I've been exceptionally blessed to never taste depression throughout my time of illness, but know many others who battle with it even as Christians, which is sad. I truly think the key is trust - if we totally trust Him for our lives, then we MUST not worry about the future, nor concern ourselves with the outcome of the present in a negative sense. He is our AWESOME GOD and I praise Him for leading me to this site, where I can learn so much from all of you who've been here a lot longer than me, and are superb in placing up expositional and edifying posts. God bless, Romayne

Something I hadn't seen before in 2 Samuel is the significance of Solomon. David sins by sleeping with Bathsheba, repents, and now sleeps with her 'properly'. God honours this, by giving the blessing of a child who lives, by sending a positive message through Nathan (who had delivered the negative message before), and by choosing Solomon over David's other sons to be the next king.
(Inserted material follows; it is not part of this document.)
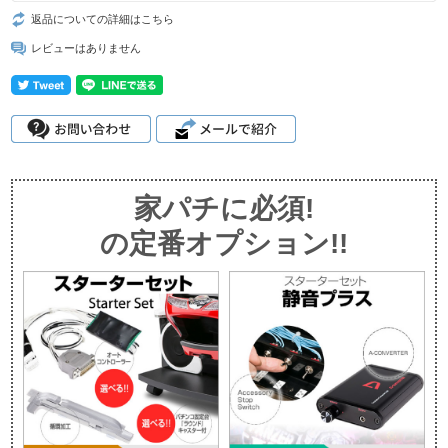
返品についての詳細はこちら
レビューはありません
家パチに必須!
の定番オプション!!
And yet... one of Solomon's weaknesses, like his father's, was women. How much did the circumstances of his birth have to do with this?
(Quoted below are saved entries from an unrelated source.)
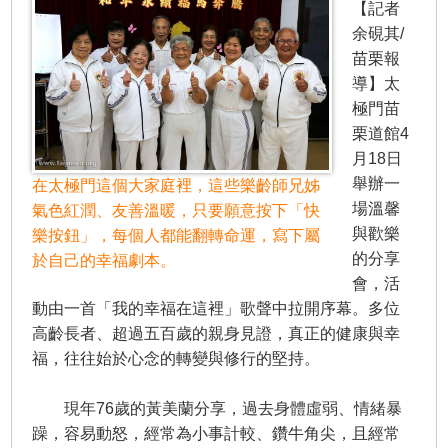
【記者
余硯其/
苗栗報
導】太
極門苗
栗道館4
月18日
舉辦一
在太極門這個大家庭裡，這些樂齡師兄姊
場溫馨
氣色紅潤、友善溫暖，只要願意按下「快
與歡樂
樂按鈕」，每個人都能翻轉命運，寫下屬
的分享
於自己的幸福劇本。
會，活
動由一首「我的幸福在這裡」歌聲中拉開序幕。多位
高齡長者、超過五百歲的親身見證，真正的健康與幸
福，往往始於心念的轉變與修行的堅持。
​現年76歲的黃美蘭分享，過去身體虛弱、情緒暴
躁，容易動怒，經常為小事計較、鑽牛角尖，且經常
I can't say that I have ever arrived at the place of thinking I am great and I hope I never do. What has stood out to me in the reading is something that was shared with me long ago when Iwas going through unimaginable suffering at the hands of others and that is I Kings 2:25. I learned through this verse that not only did God forgive David, I was to forgive those who were causing such suffering in my life. I was able to do that because I love God and I began to understand that maybe they got away with it from earthly standards, but God was not neglectful in of the consequences they had to pay. He is a just and righteous God. I hold fast to this now everytime I encounter someone who is suffering. I can share with them my experience and the hopr that Godhelped me grow in my heart for justice to be done and not be left wanting revenge. Prise His name!

Have you ever fallen into the trap of thinking you are great? ~ Nope, no way!!! Sure I can think to myself that I did a great job, or did something that turned out just great. But I ALWAYS praise the Lord and thank Him! And I will never think that I'm great. Yikes, no way!
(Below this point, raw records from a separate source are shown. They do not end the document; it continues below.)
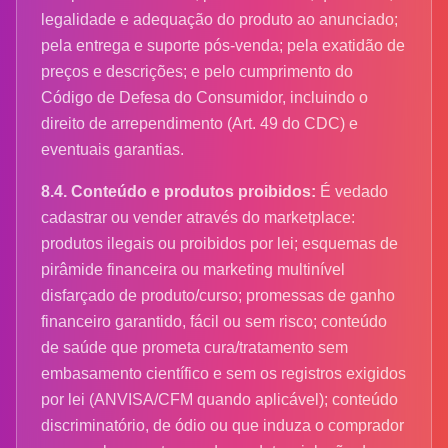
legalidade e adequação do produto ao anunciado;
pela entrega e suporte pós-venda; pela exatidão de
preços e descrições; e pelo cumprimento do
Código de Defesa do Consumidor, incluindo o
direito de arrependimento (Art. 49 do CDC) e
eventuais garantias.
8.4. Conteúdo e produtos proibidos:
É vedado
cadastrar ou vender através do marketplace:
produtos ilegais ou proibidos por lei; esquemas de
pirâmide financeira ou marketing multinível
disfarçado de produto/curso; promessas de ganho
financeiro garantido, fácil ou sem risco; conteúdo
de saúde que prometa cura/tratamento sem
embasamento científico e sem os registros exigidos
por lei (ANVISA/CFM quando aplicável); conteúdo
discriminatório, de ódio ou que induza o comprador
I love Psalm 119:71 "The suffering you sent was good for me, for it taught me to pay attention to your principles." ~ I never thought that suffering could be a good thing, that was before I was saved. There are different 'approaches' on my suffering. It can bring me back to God when I have my days of wondering around, you know what I mean? I will never walk away from God, but there can be days that I'm distracted a bit. And to have a little bit of suffering brings me back to God. Suffering can also teach me lessons. While I think it's Satan who dumps things on me, it can be God teaching me something.